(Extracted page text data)

····················

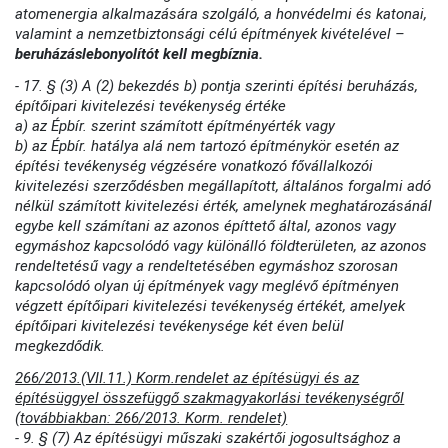
atomenergia alkalmazására szolgáló, a honvédelmi és katonai,
valamint a nemzetbiztonsági célú építmények kivételével –
beruházáslebonyolítót kell megbíznia.
- 17. § (3) A (2) bekezdés b) pontja szerinti építési beruházás,
építőipari kivitelezési tevékenység értéke
a) az Épbír. szerint számított építményérték vagy
b) az Épbír. hatálya alá nem tartozó építménykör esetén az
építési tevékenység végzésére vonatkozó fővállalkozói
kivitelezési szerződésben megállapított, általános forgalmi adó
nélkül számított kivitelezési érték, amelynek meghatározásánál
egybe kell számítani az azonos építtető által, azonos vagy
egymáshoz kapcsolódó vagy különálló földterületen, az azonos
rendeltetésű vagy a rendeltetésében egymáshoz szorosan
kapcsolódó olyan új építmények vagy meglévő építményen
végzett építőipari kivitelezési tevékenység értékét, amelyek
építőipari kivitelezési tevékenysége két éven belül
megkezdődik.
266/2013.(VII.11.) Korm.rendelet az építésügyi és az
építésüggyel összefüggő szakmagyakorlási tevékenységről
(továbbiakban: 266/2013. Korm. rendelet)
- 9. § (7) Az építésügyi műszaki szakértői jogosultsághoz a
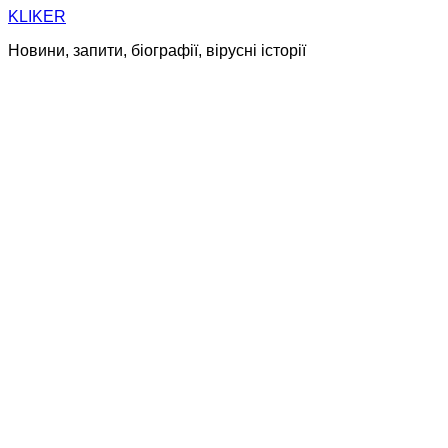
Skip
KLIKER
to
Новини, запити, біографії, вірусні історії
content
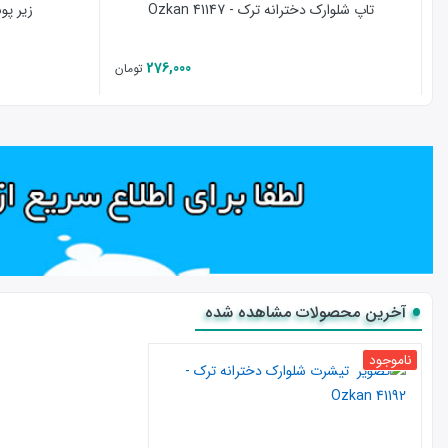
تاپ شلوارک دخترانه ترک - 41147 Ozkan
زیر پوش 
276,000
تومان
آخرین محصولات مشاهده شده
ناموجود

····················

▶ PROBLEM DETAILS
Check each line above for the string "egymáshoz" and copy every line that has it.

▶ WORKED SOLUTION
egymáshoz kapcsolódó vagy különálló földterületen, az azonos
rendeltetésű vagy a rendeltetésében egymáshoz szorosan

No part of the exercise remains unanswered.